Machine learning models often rely on the simple features of a dataset to make decisions. Known as “shortcuts,” these types of decisions can lead to serious errors. For example, these shortcuts can cause models to make inaccurate medical diagnoses. However, a recent study from MIT poses a possible solution. By removing the simple characteristics of a dataset, the researchers forced the model to examine the more complex features of a dataset.
“It is still difficult to tell why deep networks make the decisions that they do, and in particular, which parts of the data these networks choose to focus upon when making a decision,” Joshua Robinson, a PhD student in the Computer Science and Artificial Intelligence Laboratory (CSAIL) and lead author of the paper, told MIT News. “If we can understand how shortcuts work in further detail, we can go even farther to answer some of the fundamental but very practical questions that are really important to people who are trying to deploy these networks.”
How To Avoid Shortcuts in Machine Learning
As MIT News reports, the new research centers on a type of self-supervised machine learning known as contrastive learning. Self-supervised models are trained on raw data that don’t have any label descriptions. In contrastive learning models, an encoder algorithm is trained to distinguish between pairs of similar inputs and pairs of dissimilar inputs, which encodes complex data, such as images, in a way the model can decipher. While this makes decision making more effective, the researchers found that these models also tended to fall victim to making shortcuts by fixating on the simplest features of an image to determine which pairs of inputs are similar and which are not. To solve this, the researchers made it more difficult for the model to differentiate similar and dissimilar pairs, which altered the features the encoder used to make a decision.

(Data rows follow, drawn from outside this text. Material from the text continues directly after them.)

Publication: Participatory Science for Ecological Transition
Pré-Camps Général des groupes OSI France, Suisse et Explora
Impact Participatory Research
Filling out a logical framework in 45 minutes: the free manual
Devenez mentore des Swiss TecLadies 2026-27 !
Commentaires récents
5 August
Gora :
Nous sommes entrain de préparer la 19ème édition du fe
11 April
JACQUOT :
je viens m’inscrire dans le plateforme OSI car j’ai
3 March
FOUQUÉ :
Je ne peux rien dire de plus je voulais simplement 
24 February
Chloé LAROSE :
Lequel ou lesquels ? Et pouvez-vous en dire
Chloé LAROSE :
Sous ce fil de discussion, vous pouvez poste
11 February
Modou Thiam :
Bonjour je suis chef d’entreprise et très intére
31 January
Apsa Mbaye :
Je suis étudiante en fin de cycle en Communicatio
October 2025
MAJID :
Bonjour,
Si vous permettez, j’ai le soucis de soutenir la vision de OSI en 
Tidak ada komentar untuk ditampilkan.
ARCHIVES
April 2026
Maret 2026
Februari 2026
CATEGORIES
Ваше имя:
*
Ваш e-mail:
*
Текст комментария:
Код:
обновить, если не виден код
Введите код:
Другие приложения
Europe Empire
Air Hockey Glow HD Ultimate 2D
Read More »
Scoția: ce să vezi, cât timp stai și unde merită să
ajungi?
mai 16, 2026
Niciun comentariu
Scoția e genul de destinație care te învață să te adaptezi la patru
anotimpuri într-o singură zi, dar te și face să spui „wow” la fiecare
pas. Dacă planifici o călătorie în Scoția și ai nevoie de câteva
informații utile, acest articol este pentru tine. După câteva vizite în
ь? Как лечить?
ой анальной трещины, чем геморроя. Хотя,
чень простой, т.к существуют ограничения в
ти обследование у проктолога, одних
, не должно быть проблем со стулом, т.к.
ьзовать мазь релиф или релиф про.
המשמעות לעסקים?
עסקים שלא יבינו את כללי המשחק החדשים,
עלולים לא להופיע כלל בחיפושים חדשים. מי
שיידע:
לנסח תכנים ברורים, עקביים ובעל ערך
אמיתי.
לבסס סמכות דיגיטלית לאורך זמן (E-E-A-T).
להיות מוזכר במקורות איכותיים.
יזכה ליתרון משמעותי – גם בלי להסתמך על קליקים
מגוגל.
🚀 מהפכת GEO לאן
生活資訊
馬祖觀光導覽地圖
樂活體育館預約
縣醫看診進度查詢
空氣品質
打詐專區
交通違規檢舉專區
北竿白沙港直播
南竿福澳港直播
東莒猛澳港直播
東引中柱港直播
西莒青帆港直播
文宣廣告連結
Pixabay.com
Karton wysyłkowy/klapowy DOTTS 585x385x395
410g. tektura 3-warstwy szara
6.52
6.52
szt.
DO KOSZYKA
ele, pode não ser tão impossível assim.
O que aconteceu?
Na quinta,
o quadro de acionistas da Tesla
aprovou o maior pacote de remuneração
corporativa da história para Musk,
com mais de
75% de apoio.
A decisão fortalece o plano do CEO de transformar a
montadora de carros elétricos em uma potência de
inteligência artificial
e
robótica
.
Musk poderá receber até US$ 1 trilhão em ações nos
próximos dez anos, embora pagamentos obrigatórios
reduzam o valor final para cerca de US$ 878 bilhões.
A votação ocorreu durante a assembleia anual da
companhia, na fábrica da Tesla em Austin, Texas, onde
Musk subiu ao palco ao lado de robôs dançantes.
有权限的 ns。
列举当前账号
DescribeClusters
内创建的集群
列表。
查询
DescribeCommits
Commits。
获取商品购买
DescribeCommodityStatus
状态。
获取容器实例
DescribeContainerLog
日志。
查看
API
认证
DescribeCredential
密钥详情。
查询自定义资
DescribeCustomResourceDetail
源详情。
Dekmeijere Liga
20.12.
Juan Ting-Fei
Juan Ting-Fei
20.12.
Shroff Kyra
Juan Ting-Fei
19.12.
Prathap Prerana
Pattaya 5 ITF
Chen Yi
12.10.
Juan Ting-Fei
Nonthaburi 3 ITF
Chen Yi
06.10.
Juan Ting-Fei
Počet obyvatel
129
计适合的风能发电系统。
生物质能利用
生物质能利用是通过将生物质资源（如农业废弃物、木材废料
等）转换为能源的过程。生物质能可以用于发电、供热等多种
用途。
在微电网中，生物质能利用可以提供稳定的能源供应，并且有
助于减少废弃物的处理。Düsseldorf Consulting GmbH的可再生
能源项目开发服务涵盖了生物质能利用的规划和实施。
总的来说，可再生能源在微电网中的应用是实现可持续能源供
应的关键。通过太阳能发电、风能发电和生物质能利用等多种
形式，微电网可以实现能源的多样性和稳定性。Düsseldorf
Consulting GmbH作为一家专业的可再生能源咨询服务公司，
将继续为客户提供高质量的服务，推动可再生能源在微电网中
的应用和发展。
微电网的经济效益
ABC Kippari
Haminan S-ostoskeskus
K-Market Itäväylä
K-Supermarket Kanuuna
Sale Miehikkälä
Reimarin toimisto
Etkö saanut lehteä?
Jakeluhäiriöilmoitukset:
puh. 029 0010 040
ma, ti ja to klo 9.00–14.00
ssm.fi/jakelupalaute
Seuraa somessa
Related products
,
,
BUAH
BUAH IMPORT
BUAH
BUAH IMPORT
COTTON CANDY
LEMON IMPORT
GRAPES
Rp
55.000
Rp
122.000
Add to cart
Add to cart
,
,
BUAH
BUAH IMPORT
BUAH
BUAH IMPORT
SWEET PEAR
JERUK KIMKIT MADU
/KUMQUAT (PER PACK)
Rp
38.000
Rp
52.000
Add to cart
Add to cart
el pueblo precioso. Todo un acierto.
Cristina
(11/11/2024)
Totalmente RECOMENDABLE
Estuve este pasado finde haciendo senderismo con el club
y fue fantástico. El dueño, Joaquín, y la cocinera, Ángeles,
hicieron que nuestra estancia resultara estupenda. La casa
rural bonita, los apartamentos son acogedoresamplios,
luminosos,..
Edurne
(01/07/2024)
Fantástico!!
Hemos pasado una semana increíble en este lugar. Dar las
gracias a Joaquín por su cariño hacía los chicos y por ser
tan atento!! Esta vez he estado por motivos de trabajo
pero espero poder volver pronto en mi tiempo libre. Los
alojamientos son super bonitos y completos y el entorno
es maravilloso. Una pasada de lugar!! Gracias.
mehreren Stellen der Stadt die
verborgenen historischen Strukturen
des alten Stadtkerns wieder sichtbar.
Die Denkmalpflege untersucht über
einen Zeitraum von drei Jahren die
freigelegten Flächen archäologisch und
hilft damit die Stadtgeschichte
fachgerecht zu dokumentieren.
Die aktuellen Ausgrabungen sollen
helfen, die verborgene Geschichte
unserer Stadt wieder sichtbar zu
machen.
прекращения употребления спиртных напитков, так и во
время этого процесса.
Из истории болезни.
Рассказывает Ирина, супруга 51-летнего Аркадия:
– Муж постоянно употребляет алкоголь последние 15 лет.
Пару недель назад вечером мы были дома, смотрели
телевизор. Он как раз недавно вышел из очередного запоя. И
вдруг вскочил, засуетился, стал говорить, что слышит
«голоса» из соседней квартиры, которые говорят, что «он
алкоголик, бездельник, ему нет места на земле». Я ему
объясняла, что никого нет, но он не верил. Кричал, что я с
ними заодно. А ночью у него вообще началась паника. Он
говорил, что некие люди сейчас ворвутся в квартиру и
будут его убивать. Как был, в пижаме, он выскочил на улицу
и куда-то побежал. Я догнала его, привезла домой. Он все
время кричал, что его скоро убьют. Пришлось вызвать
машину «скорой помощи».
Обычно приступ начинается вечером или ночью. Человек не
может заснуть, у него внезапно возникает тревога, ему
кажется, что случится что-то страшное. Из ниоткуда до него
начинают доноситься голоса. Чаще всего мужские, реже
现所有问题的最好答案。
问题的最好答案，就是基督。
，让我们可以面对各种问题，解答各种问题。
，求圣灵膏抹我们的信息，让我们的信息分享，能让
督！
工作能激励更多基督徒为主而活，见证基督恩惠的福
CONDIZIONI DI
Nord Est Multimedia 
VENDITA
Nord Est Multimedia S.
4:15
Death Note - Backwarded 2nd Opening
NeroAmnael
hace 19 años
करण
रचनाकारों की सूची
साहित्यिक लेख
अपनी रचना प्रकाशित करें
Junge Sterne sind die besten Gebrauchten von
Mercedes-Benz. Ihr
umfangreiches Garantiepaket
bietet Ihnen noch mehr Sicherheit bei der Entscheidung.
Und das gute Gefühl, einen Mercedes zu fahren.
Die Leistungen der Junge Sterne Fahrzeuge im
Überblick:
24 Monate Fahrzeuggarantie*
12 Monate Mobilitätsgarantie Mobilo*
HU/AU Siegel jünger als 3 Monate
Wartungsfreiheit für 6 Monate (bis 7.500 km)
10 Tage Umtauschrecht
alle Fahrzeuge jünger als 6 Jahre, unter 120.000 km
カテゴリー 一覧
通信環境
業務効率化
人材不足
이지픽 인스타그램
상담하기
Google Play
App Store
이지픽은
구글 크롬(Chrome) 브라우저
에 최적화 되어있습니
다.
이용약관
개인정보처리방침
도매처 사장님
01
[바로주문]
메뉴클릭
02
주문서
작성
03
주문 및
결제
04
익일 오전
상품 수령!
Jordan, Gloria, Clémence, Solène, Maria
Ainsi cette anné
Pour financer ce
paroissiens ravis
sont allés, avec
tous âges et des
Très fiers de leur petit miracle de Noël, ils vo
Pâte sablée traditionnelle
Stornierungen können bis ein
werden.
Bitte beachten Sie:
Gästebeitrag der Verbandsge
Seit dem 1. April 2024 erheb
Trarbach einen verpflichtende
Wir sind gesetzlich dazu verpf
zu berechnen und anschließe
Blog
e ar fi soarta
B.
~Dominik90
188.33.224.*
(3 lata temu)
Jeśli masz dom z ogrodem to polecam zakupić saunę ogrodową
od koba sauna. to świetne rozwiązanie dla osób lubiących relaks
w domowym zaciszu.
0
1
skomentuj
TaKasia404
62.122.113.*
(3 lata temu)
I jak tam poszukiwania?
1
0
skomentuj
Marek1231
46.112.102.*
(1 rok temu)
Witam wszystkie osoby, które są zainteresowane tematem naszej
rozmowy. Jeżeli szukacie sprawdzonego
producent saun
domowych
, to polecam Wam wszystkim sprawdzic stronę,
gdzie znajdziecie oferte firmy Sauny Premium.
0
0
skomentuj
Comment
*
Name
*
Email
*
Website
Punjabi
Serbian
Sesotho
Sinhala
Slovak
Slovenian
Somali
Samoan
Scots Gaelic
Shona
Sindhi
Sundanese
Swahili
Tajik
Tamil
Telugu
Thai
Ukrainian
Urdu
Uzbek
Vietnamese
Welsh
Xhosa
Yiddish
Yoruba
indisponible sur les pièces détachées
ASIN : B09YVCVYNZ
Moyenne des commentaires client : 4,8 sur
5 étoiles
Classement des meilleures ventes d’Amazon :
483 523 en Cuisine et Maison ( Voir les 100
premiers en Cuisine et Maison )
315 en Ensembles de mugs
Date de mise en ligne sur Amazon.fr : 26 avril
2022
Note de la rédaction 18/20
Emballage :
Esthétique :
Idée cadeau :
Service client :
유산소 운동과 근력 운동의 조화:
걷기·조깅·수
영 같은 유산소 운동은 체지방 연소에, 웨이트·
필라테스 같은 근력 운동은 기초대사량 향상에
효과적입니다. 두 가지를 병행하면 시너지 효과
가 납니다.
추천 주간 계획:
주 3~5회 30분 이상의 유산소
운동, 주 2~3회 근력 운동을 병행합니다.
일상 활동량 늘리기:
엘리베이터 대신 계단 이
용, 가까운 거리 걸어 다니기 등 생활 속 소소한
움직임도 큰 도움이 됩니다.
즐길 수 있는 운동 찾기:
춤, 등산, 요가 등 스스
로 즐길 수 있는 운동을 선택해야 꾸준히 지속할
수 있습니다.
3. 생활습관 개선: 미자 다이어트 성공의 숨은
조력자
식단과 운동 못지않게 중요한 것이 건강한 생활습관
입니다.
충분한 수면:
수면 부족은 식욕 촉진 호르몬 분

“If you make the task of discriminating between similar and dissimilar items harder and harder, then your system is forced to learn more meaningful information in the data, because without learning that it cannot solve the task,” Stefanie Jegelka, one of the researchers, told MIT News.
However, this caused the encoder to get worse at focusing on some features over others, particularly the simpler ones. To solve this, the researchers required the encoder to discriminate between the pairs using the simpler feature, as well as after the researchers removed the data it already learned. Having the encoder solve the problem both ways simultaneously forced it to make better decisions.
Known as “implicit feature modification,” this groundbreaking method does not rely on any input from humans. While it has the potential to help machine learning models avoid shortcuts, the researchers told MIT that it still needs to be refined on other types of self-supervised learning.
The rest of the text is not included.